- _Data in this exercise_:

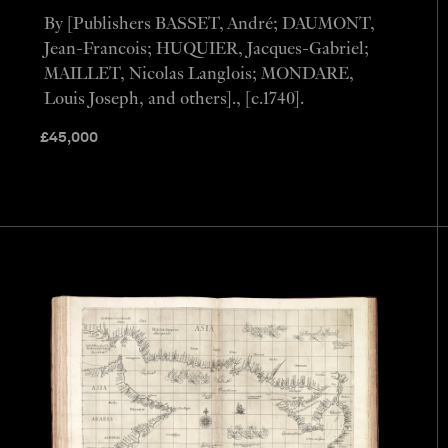
By [Publishers BASSET, André; DAUMONT,
Jean-Francois; HUQUIER, Jacques-Gabriel;
MAILLET, Nicolas Langlois; MONDARE,
Louis Joseph, and others]., [c.1740].
£
45,000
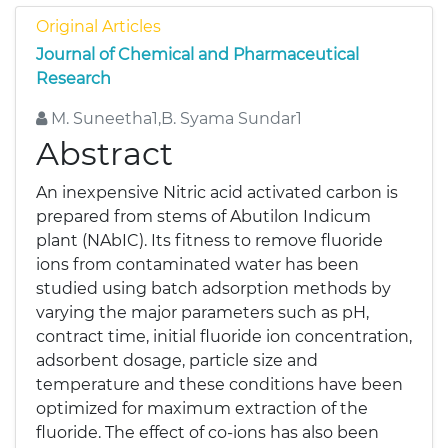
Original Articles
Journal of Chemical and Pharmaceutical
Research
M. Suneetha1,B. Syama Sundar1
Abstract
An inexpensive Nitric acid activated carbon is
prepared from stems of Abutilon Indicum
plant (NAbIC). Its fitness to remove fluoride
ions from contaminated water has been
studied using batch adsorption methods by
varying the major parameters such as pH,
contract time, initial fluoride ion concentration,
adsorbent dosage, particle size and
temperature and these conditions have been
optimized for maximum extraction of the
fluoride. The effect of co-ions has also been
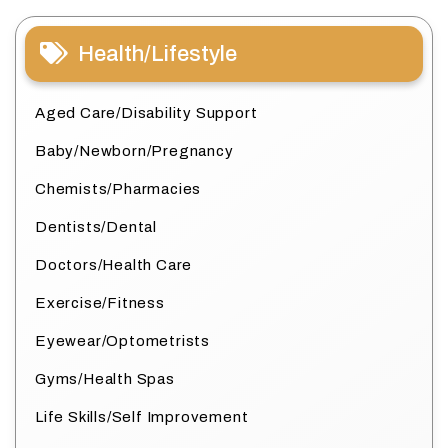
Health/Lifestyle
Aged Care/Disability Support
Baby/Newborn/Pregnancy
Chemists/Pharmacies
Dentists/Dental
Doctors/Health Care
Exercise/Fitness
Eyewear/Optometrists
Gyms/Health Spas
Life Skills/Self Improvement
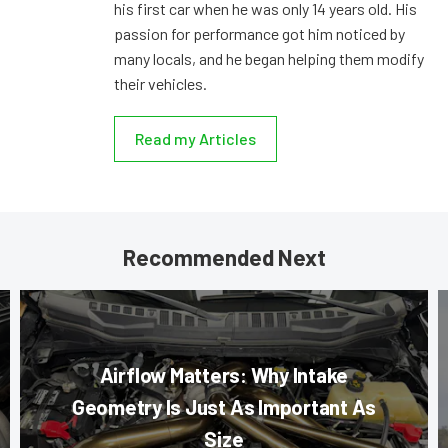
his first car when he was only 14 years old. His
passion for performance got him noticed by
many locals, and he began helping them modify
their vehicles.
Read my Articles
Recommended Next
Airflow Matters: Why Intake
Geometry Is Just As Important As
Size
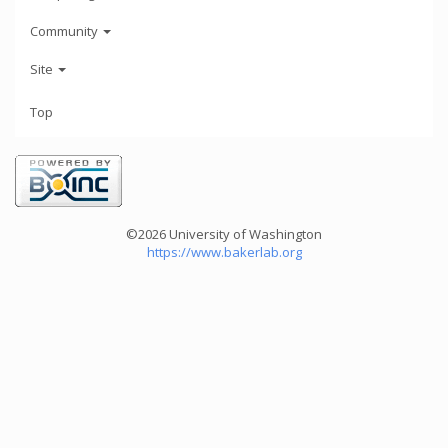
Community
Site
Top
©2026 University of Washington
https://www.bakerlab.org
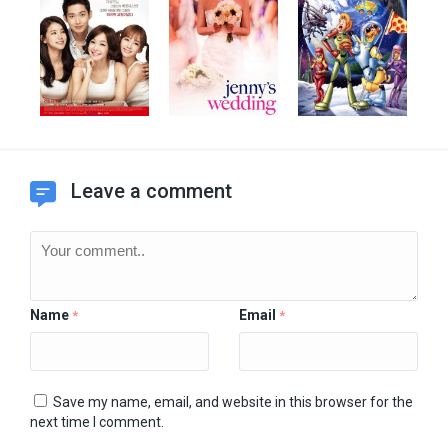
Leave a comment
Name
Email
*
*
Save my name, email, and website in this browser for the
next time I comment.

- _What you will do_: Only a number is required here: the count of lines in these entries that hold "time".

- _Response box_: 2